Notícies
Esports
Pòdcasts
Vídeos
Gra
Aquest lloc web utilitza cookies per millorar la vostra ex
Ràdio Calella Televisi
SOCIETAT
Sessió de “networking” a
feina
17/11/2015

^^^^^^^^^^^^^^^^

Work instructions :: Each line of the listing has to be repeated exactly in the reply.

Output for this exercise ::
Notícies
Esports
Pòdcasts
Vídeos
Gra
Aquest lloc web utilitza cookies per millorar la vostra ex
Ràdio Calella Televisi
SOCIETAT
Sessió de “networking” a
feina
17/11/2015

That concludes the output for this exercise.